═══ Extracted entries

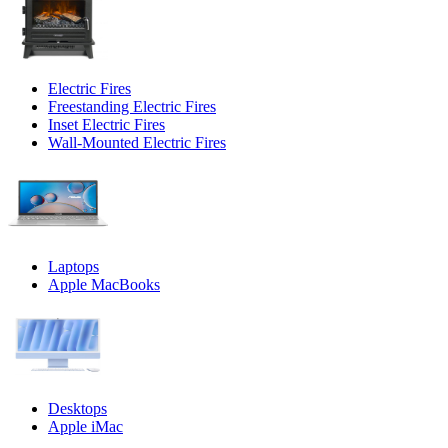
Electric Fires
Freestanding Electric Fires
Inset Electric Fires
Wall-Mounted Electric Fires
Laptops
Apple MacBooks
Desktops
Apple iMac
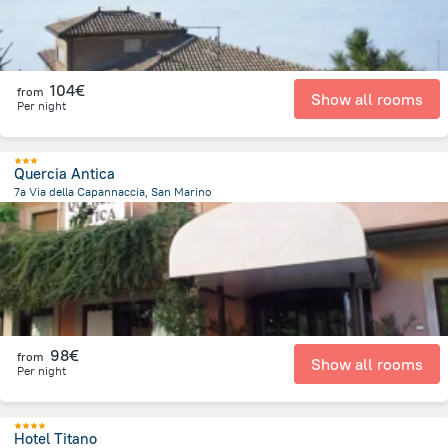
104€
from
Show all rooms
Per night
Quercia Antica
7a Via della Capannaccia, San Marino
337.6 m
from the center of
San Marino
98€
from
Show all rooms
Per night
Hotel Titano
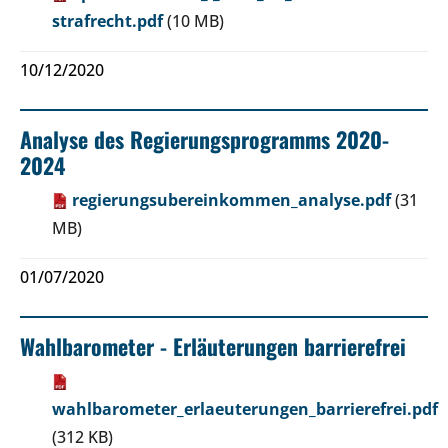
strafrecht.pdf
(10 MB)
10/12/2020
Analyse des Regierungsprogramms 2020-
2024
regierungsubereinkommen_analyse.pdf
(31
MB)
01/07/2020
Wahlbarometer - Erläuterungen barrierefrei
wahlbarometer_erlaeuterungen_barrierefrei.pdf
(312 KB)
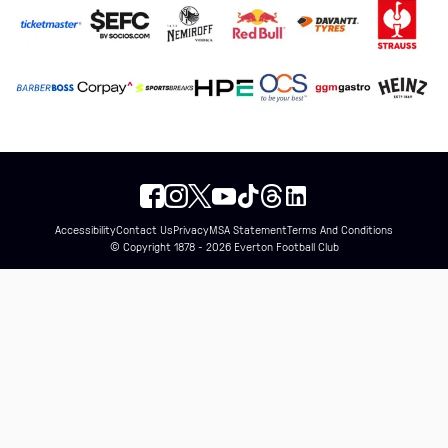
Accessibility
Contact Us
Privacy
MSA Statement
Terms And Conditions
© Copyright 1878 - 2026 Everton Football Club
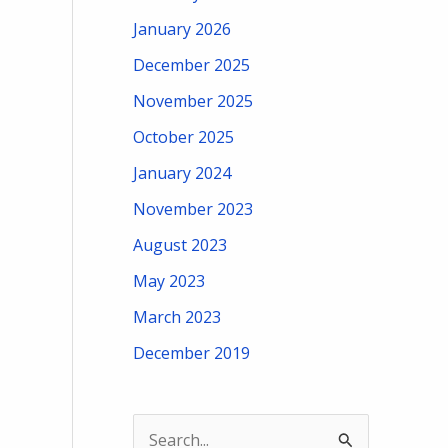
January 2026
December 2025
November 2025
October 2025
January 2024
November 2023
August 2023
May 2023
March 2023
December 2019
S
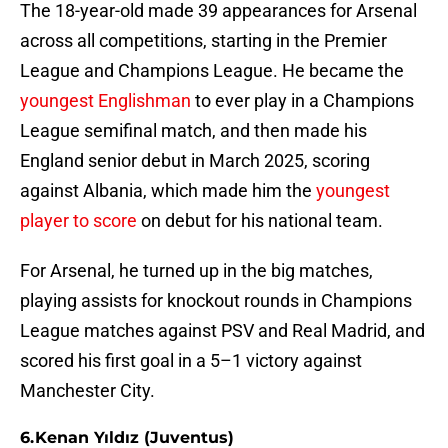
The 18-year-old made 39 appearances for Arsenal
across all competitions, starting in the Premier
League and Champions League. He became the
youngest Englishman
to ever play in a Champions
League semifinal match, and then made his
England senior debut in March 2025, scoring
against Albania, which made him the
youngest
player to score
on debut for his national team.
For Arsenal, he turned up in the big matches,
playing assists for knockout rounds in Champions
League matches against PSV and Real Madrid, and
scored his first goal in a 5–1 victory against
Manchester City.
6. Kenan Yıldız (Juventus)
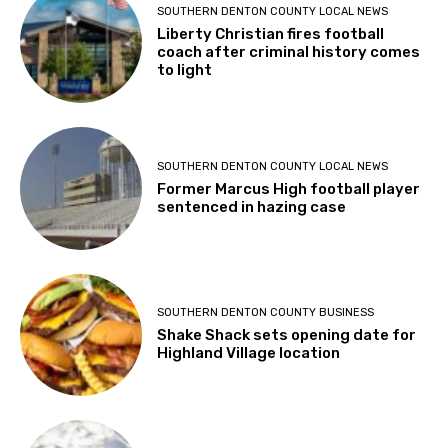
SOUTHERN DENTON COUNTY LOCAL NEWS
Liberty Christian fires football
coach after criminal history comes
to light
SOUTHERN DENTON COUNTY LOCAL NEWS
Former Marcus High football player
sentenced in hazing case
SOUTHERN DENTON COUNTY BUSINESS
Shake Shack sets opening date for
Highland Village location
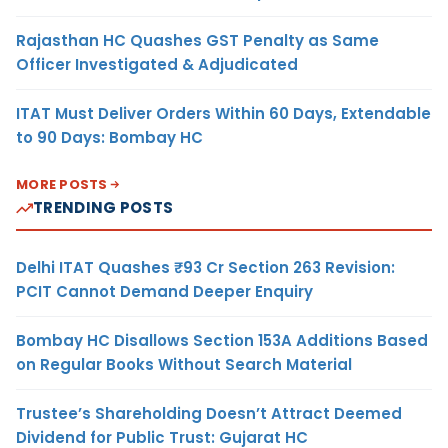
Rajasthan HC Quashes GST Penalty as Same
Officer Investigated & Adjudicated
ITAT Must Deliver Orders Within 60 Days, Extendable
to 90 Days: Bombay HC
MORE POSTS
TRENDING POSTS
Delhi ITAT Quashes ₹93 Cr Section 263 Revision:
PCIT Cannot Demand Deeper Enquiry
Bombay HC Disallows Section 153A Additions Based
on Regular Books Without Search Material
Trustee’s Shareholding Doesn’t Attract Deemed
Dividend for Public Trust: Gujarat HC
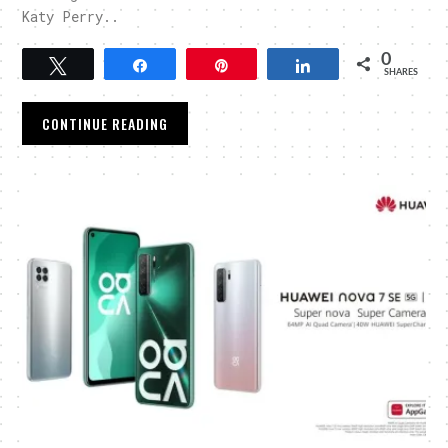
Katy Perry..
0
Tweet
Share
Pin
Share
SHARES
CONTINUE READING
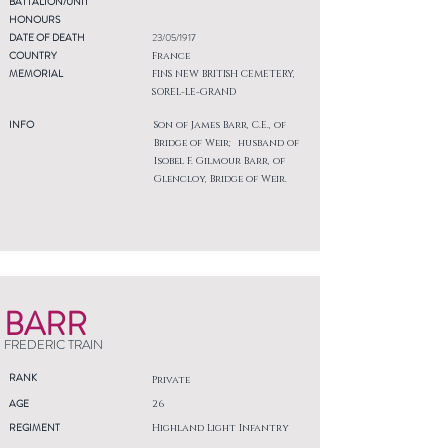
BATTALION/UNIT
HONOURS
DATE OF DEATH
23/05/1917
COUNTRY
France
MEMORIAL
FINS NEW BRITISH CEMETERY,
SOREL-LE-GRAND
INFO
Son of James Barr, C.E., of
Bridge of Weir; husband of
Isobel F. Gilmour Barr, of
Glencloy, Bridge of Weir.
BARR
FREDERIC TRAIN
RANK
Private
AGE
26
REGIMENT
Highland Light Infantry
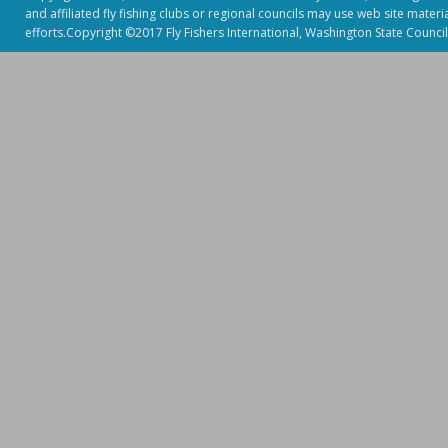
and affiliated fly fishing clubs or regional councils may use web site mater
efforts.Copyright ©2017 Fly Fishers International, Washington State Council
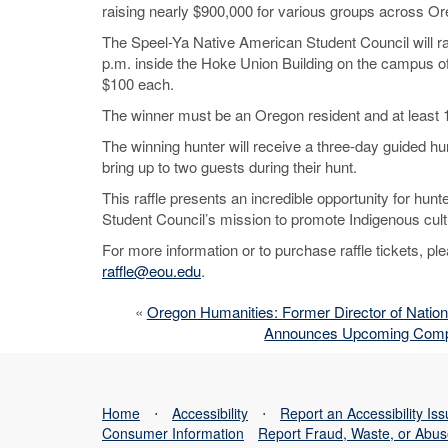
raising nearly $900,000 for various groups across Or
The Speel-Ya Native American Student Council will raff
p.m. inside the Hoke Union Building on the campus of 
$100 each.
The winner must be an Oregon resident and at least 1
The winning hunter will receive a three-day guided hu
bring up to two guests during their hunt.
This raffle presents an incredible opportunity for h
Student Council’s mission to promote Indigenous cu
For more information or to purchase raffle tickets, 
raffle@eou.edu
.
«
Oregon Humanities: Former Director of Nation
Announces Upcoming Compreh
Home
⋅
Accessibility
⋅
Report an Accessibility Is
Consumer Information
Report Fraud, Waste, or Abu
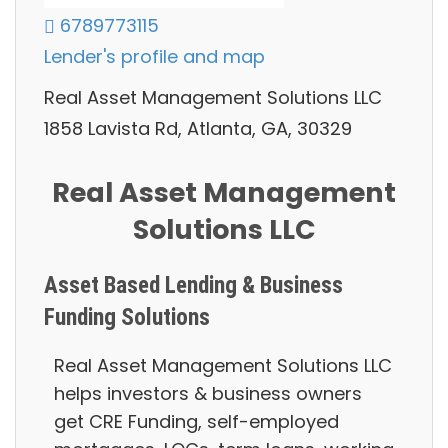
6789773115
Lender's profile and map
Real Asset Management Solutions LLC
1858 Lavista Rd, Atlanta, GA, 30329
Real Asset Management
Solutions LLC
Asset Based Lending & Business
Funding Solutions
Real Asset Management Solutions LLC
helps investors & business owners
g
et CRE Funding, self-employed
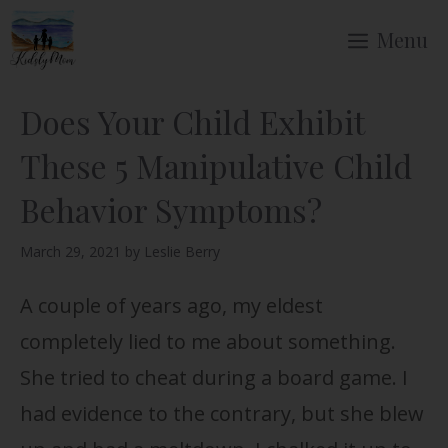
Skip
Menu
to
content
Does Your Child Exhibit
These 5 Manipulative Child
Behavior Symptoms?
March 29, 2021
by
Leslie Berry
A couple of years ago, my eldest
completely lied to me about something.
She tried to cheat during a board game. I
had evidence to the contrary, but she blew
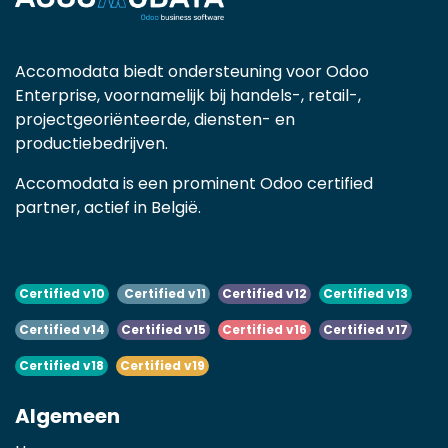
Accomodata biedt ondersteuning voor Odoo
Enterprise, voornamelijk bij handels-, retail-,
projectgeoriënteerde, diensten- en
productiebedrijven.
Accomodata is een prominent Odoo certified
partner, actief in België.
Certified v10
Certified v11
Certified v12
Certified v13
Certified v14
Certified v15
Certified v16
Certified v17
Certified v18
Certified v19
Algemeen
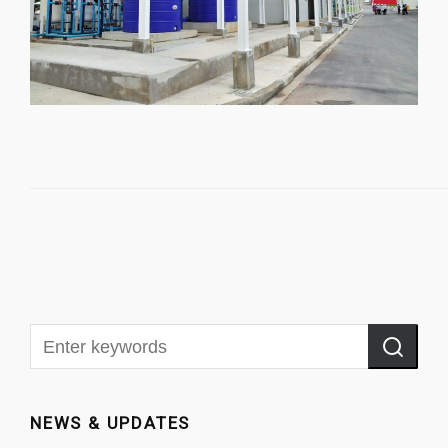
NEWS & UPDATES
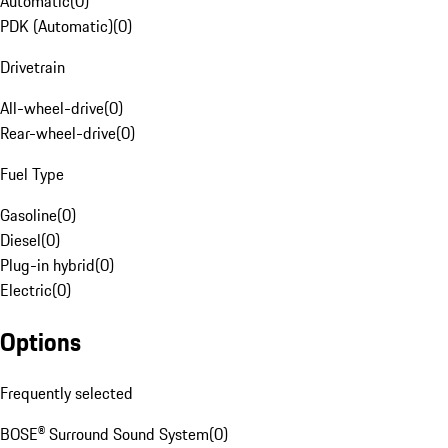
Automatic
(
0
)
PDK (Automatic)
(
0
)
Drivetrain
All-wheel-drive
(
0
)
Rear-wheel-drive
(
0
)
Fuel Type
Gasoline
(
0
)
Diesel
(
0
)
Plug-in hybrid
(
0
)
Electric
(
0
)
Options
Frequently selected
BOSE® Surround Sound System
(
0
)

══════

#### [Your instructions]
Check each line above for the word "raffle" and copy every line that has it.

#### [Task answer]
This raffle presents an incredible opportunity for h
For more information or to purchase raffle tickets, 
raffle@eou.edu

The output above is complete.